Accredo Health (ACDO): Maintains 3 STARS (hold)
Analyst: Michael Santicchia
Accredo posted December quarter earnings per share of 35 cents vs. 18 cents. Results were driven by pulmonary arterial hypertension and hemophilia sales. Gross margin was steady at 20% on a favorable product mix. S&P is lowering its fiscal 2003 (June) revenue projection to $1.45 billion from $1.50 billion on lower expected sales of Synagis and Avonex. However S&P still sees fiscal 2003 earnings per share at $1.36 on improving gross margin. S&P also sees a fiscal 2004 stock options expense of 18 cents, based on S&P's Core earnings per share, which reduces the fiscal 2004 earnings per share by 13%. At a high price-earnings multiple of 24 times S&P's Core fiscal 2003 earnings per share of $1.19, S&P is keeping a cautious stance on the shares.

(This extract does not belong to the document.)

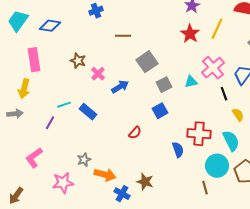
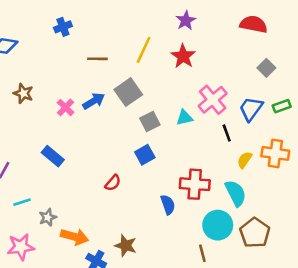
yellow line: (217, 29) -> (144, 50), moved
brown star: (78, 61) -> (23, 93), moved
blue arrow: (120, 87) -> (94, 101), moved
cyan line: (64, 105) -> (22, 202), moved
yellow semicircle: (238, 115) -> (245, 160), turned -112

Wendy's International (WEN): Reiterates 5 STARS (buy)
Analyst: Dennis Milton
Shares fell Monday after Wendy's projected 7% to 10% earnings per share growth in 2003 -- below Wall Street's forecasts. Same-store sales at the Wendy's chain fell 3.5% in January amid harsh winter weather. As a result of the weak January sales performance and a planned increase in equipment investment at the company's Tim Horton's chain, S&P is reducing the 2003 earnings per share estimate by four cents, to $2.08. At less than 13 times this estimate, shares trade at a significant discount to the overall market despite Wendy's excellent operating history and bright growth prospects.